Reindexing a large collection into time based indices


(Yoitsro) #1

Assuming I have a 30 shard index with over 200 million documents in it and I wanted to split these out into a time based index, how would I do this without affecting response times? The other issue is storage space, but I could easily scale up the instances before reindexing.

Cheers,
Ro.


(Nik Everett) #2

200 million is usually fine.... Splitting it into smaller indexes will help
if you can write your queries so they only target the indexes that contain
the docs. In 5.0 we rewrite the queries on the target shards so that if an
index doesn't have any docs in the time range then it becomes a match_none
so it is cheap.

Anyway, yeah, your best bet is to reindex using the time ranges in the
filter. I'd add more space to the cluster rather than try and juggle thing,
delete-by-query isn't a good way to free space so you can't easily juggle
the free space.


(Yoitsro) #3

Hey Nick,

Thanks very much for this. The other issue is that the index is a live index with full read/write access across the index. How would I ensure there's no data loss? And wouldn't there be any latency increase across the cluster if I was reindexing the documents?


(Nik Everett) #4

We don't really have a thing for live indexes. Sadly, that is a thing
you'll have to work out.

Do you have any restrictions on your access patterns? Sometimes that helps.

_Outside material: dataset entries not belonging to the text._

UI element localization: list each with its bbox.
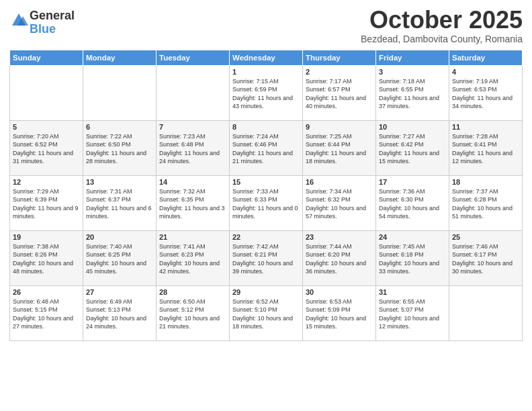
day-number: 3 xyxy=(379,68,446,76)
calendar-cell: 31Sunrise: 6:55 AM Sunset: 5:07 PM Dayli… xyxy=(376,285,449,340)
day-number: 9 xyxy=(306,123,373,131)
day-number: 21 xyxy=(159,233,226,241)
day-info: Sunrise: 7:22 AM Sunset: 6:50 PM Dayligh… xyxy=(86,132,153,166)
day-info: Sunrise: 7:25 AM Sunset: 6:44 PM Dayligh… xyxy=(306,132,373,166)
calendar-cell: 30Sunrise: 6:53 AM Sunset: 5:09 PM Dayli… xyxy=(303,285,376,340)
calendar-cell: 27Sunrise: 6:49 AM Sunset: 5:13 PM Dayli… xyxy=(83,285,157,340)
day-info: Sunrise: 7:19 AM Sunset: 6:53 PM Dayligh… xyxy=(452,77,519,111)
day-info: Sunrise: 7:20 AM Sunset: 6:52 PM Dayligh… xyxy=(13,132,80,166)
day-info: Sunrise: 7:18 AM Sunset: 6:55 PM Dayligh… xyxy=(379,77,446,111)
calendar-cell: 10Sunrise: 7:27 AM Sunset: 6:42 PM Dayli… xyxy=(376,120,449,175)
calendar-cell: 13Sunrise: 7:31 AM Sunset: 6:37 PM Dayli… xyxy=(83,175,157,230)
day-number: 22 xyxy=(232,233,300,241)
weekday-header-sunday: Sunday xyxy=(10,50,83,65)
calendar-cell: 25Sunrise: 7:46 AM Sunset: 6:17 PM Dayli… xyxy=(449,230,523,285)
calendar-cell: 28Sunrise: 6:50 AM Sunset: 5:12 PM Dayli… xyxy=(157,285,230,340)
calendar-cell: 2Sunrise: 7:17 AM Sunset: 6:57 PM Daylig… xyxy=(303,65,376,120)
weekday-header-tuesday: Tuesday xyxy=(157,50,230,65)
day-number: 26 xyxy=(13,288,80,296)
day-number: 7 xyxy=(159,123,226,131)
day-info: Sunrise: 7:24 AM Sunset: 6:46 PM Dayligh… xyxy=(232,132,300,166)
logo: General Blue xyxy=(9,9,75,36)
day-info: Sunrise: 7:45 AM Sunset: 6:18 PM Dayligh… xyxy=(379,242,446,276)
calendar-cell: 24Sunrise: 7:45 AM Sunset: 6:18 PM Dayli… xyxy=(376,230,449,285)
week-row-2: 5Sunrise: 7:20 AM Sunset: 6:52 PM Daylig… xyxy=(10,120,523,175)
day-number: 13 xyxy=(86,178,153,186)
day-number: 16 xyxy=(306,178,373,186)
calendar-cell xyxy=(449,285,523,340)
calendar-cell: 22Sunrise: 7:42 AM Sunset: 6:21 PM Dayli… xyxy=(230,230,303,285)
weekday-header-saturday: Saturday xyxy=(449,50,523,65)
day-info: Sunrise: 7:37 AM Sunset: 6:28 PM Dayligh… xyxy=(452,187,519,221)
day-info: Sunrise: 7:17 AM Sunset: 6:57 PM Dayligh… xyxy=(306,77,373,111)
day-info: Sunrise: 7:32 AM Sunset: 6:35 PM Dayligh… xyxy=(159,187,226,221)
week-row-4: 19Sunrise: 7:38 AM Sunset: 6:26 PM Dayli… xyxy=(10,230,523,285)
day-number: 10 xyxy=(379,123,446,131)
calendar-cell: 8Sunrise: 7:24 AM Sunset: 6:46 PM Daylig… xyxy=(230,120,303,175)
day-number: 24 xyxy=(379,233,446,241)
calendar-cell: 7Sunrise: 7:23 AM Sunset: 6:48 PM Daylig… xyxy=(157,120,230,175)
day-info: Sunrise: 7:42 AM Sunset: 6:21 PM Dayligh… xyxy=(232,242,300,276)
day-info: Sunrise: 7:27 AM Sunset: 6:42 PM Dayligh… xyxy=(379,132,446,166)
calendar-cell: 12Sunrise: 7:29 AM Sunset: 6:39 PM Dayli… xyxy=(10,175,83,230)
day-info: Sunrise: 7:34 AM Sunset: 6:32 PM Dayligh… xyxy=(306,187,373,221)
calendar-cell: 17Sunrise: 7:36 AM Sunset: 6:30 PM Dayli… xyxy=(376,175,449,230)
day-number: 14 xyxy=(159,178,226,186)
day-info: Sunrise: 7:46 AM Sunset: 6:17 PM Dayligh… xyxy=(452,242,519,276)
calendar-cell: 20Sunrise: 7:40 AM Sunset: 6:25 PM Dayli… xyxy=(83,230,157,285)
day-number: 30 xyxy=(306,288,373,296)
calendar-cell xyxy=(83,65,157,120)
day-info: Sunrise: 6:50 AM Sunset: 5:12 PM Dayligh… xyxy=(159,298,226,331)
calendar-cell: 16Sunrise: 7:34 AM Sunset: 6:32 PM Dayli… xyxy=(303,175,376,230)
day-number: 11 xyxy=(452,123,519,131)
calendar-cell: 4Sunrise: 7:19 AM Sunset: 6:53 PM Daylig… xyxy=(449,65,523,120)
day-number: 19 xyxy=(13,233,80,241)
day-info: Sunrise: 7:28 AM Sunset: 6:41 PM Dayligh… xyxy=(452,132,519,166)
day-info: Sunrise: 7:36 AM Sunset: 6:30 PM Dayligh… xyxy=(379,187,446,221)
calendar-cell: 1Sunrise: 7:15 AM Sunset: 6:59 PM Daylig… xyxy=(230,65,303,120)
calendar-cell: 6Sunrise: 7:22 AM Sunset: 6:50 PM Daylig… xyxy=(83,120,157,175)
day-number: 27 xyxy=(86,288,153,296)
day-info: Sunrise: 7:31 AM Sunset: 6:37 PM Dayligh… xyxy=(86,187,153,221)
day-number: 18 xyxy=(452,178,519,186)
logo-icon xyxy=(9,11,28,30)
calendar-cell xyxy=(10,65,83,120)
day-info: Sunrise: 6:52 AM Sunset: 5:10 PM Dayligh… xyxy=(232,298,300,331)
week-row-5: 26Sunrise: 6:48 AM Sunset: 5:15 PM Dayli… xyxy=(10,285,523,340)
logo-general: General xyxy=(30,9,75,23)
day-number: 4 xyxy=(452,68,519,76)
day-info: Sunrise: 7:33 AM Sunset: 6:33 PM Dayligh… xyxy=(232,187,300,221)
day-number: 12 xyxy=(13,178,80,186)
day-number: 25 xyxy=(452,233,519,241)
calendar-cell: 14Sunrise: 7:32 AM Sunset: 6:35 PM Dayli… xyxy=(157,175,230,230)
day-info: Sunrise: 7:15 AM Sunset: 6:59 PM Dayligh… xyxy=(232,77,300,111)
header: General Blue October 2025 Bezdead, Dambo… xyxy=(9,7,523,44)
day-number: 31 xyxy=(379,288,446,296)
day-info: Sunrise: 7:38 AM Sunset: 6:26 PM Dayligh… xyxy=(13,242,80,276)
day-info: Sunrise: 7:23 AM Sunset: 6:48 PM Dayligh… xyxy=(159,132,226,166)
weekday-header-row: SundayMondayTuesdayWednesdayThursdayFrid… xyxy=(10,50,523,65)
calendar-cell: 18Sunrise: 7:37 AM Sunset: 6:28 PM Dayli… xyxy=(449,175,523,230)
day-info: Sunrise: 6:53 AM Sunset: 5:09 PM Dayligh… xyxy=(306,298,373,331)
weekday-header-wednesday: Wednesday xyxy=(230,50,303,65)
day-number: 8 xyxy=(232,123,300,131)
week-row-1: 1Sunrise: 7:15 AM Sunset: 6:59 PM Daylig… xyxy=(10,65,523,120)
calendar-table: SundayMondayTuesdayWednesdayThursdayFrid… xyxy=(9,50,523,341)
day-number: 1 xyxy=(232,68,300,76)
day-number: 28 xyxy=(159,288,226,296)
day-info: Sunrise: 7:40 AM Sunset: 6:25 PM Dayligh… xyxy=(86,242,153,276)
week-row-3: 12Sunrise: 7:29 AM Sunset: 6:39 PM Dayli… xyxy=(10,175,523,230)
calendar-cell: 29Sunrise: 6:52 AM Sunset: 5:10 PM Dayli… xyxy=(230,285,303,340)
day-number: 6 xyxy=(86,123,153,131)
calendar-cell: 23Sunrise: 7:44 AM Sunset: 6:20 PM Dayli… xyxy=(303,230,376,285)
weekday-header-monday: Monday xyxy=(83,50,157,65)
day-info: Sunrise: 6:48 AM Sunset: 5:15 PM Dayligh… xyxy=(13,298,80,331)
weekday-header-friday: Friday xyxy=(376,50,449,65)
day-info: Sunrise: 6:55 AM Sunset: 5:07 PM Dayligh… xyxy=(379,298,446,331)
calendar-cell: 21Sunrise: 7:41 AM Sunset: 6:23 PM Dayli… xyxy=(157,230,230,285)
calendar-cell: 11Sunrise: 7:28 AM Sunset: 6:41 PM Dayli… xyxy=(449,120,523,175)
weekday-header-thursday: Thursday xyxy=(303,50,376,65)
month-title: October 2025 xyxy=(361,7,523,34)
calendar-cell: 15Sunrise: 7:33 AM Sunset: 6:33 PM Dayli… xyxy=(230,175,303,230)
calendar-cell: 9Sunrise: 7:25 AM Sunset: 6:44 PM Daylig… xyxy=(303,120,376,175)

You could have the index write to both, but that can be difficult
depending.


(Yoitsro) #5

Ahh! That would be perfect actually! I think that's possible using the system we have.


(Nik Everett) #6

Oh no! I mistyped. Misphoned. Something. ES doesn't have a thing to have
the write forked to two indexes. Thatd be a thing you'd have to do in your
application. Sorry!


(Yoitsro) #7

No, that's all good actually. We can do this application side without much fuss. Thank you!


(system) #8